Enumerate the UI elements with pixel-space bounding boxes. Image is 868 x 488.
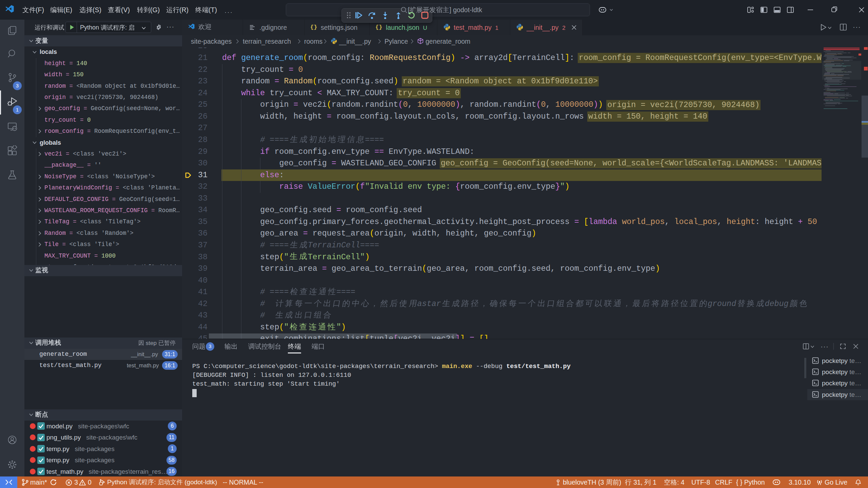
svg-text:{}: {} — [310, 24, 317, 30]
svg-text:{}: {} — [375, 24, 382, 30]
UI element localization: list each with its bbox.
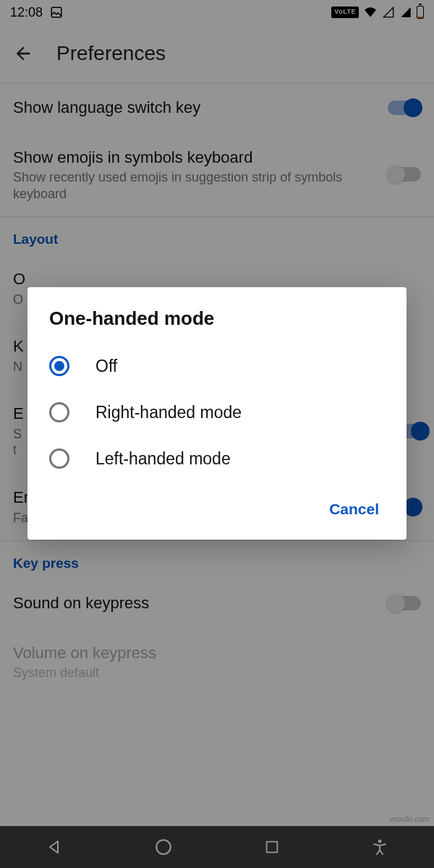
dialog-title: One-handed mode xyxy=(27,307,407,343)
radio-label: Off xyxy=(95,357,117,376)
radio-option-right[interactable]: Right-handed mode xyxy=(27,389,407,435)
radio-option-off[interactable]: Off xyxy=(27,343,407,389)
radio-button[interactable] xyxy=(49,402,69,422)
radio-option-left[interactable]: Left-handed mode xyxy=(27,435,407,482)
one-handed-mode-dialog: One-handed mode Off Right-handed mode Le… xyxy=(27,287,407,540)
radio-button[interactable] xyxy=(49,356,69,376)
radio-label: Right-handed mode xyxy=(95,403,242,422)
cancel-button[interactable]: Cancel xyxy=(320,495,388,524)
radio-button[interactable] xyxy=(49,448,69,469)
radio-label: Left-handed mode xyxy=(95,449,231,469)
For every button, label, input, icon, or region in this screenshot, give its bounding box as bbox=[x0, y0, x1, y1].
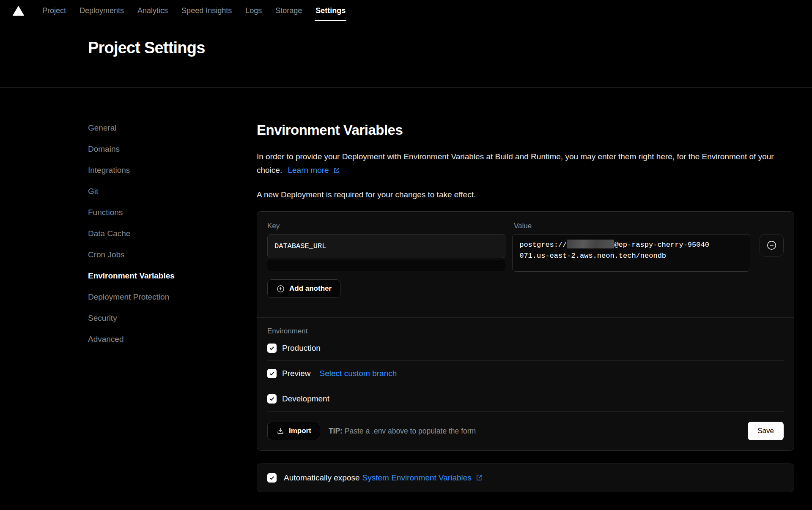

※ ※ ※

EXERCISE AIM:
Transcribe, word for word, the line holding "UI element localization: list" and all lines after it in the entries above, ending with the last. Only those lines; no pictures.

SOLUTION TO THIS EXERCISE:
UI element localization: list each with its bbox.
dialog-title: One-handed mode xyxy=(27,307,407,343)
radio-label: Off xyxy=(95,357,117,376)
radio-option-right[interactable]: Right-handed mode xyxy=(27,389,407,435)
radio-option-off[interactable]: Off xyxy=(27,343,407,389)
radio-button[interactable] xyxy=(49,402,69,422)
radio-option-left[interactable]: Left-handed mode xyxy=(27,435,407,482)
one-handed-mode-dialog: One-handed mode Off Right-handed mode Le… xyxy=(27,287,407,540)
radio-button[interactable] xyxy=(49,356,69,376)
radio-label: Right-handed mode xyxy=(95,403,242,422)
cancel-button[interactable]: Cancel xyxy=(320,495,388,524)
radio-button[interactable] xyxy=(49,448,69,469)
radio-label: Left-handed mode xyxy=(95,449,231,469)
For every button, label, input, icon, or region in this screenshot, give its bounding box as bbox=[x0, y0, x1, y1].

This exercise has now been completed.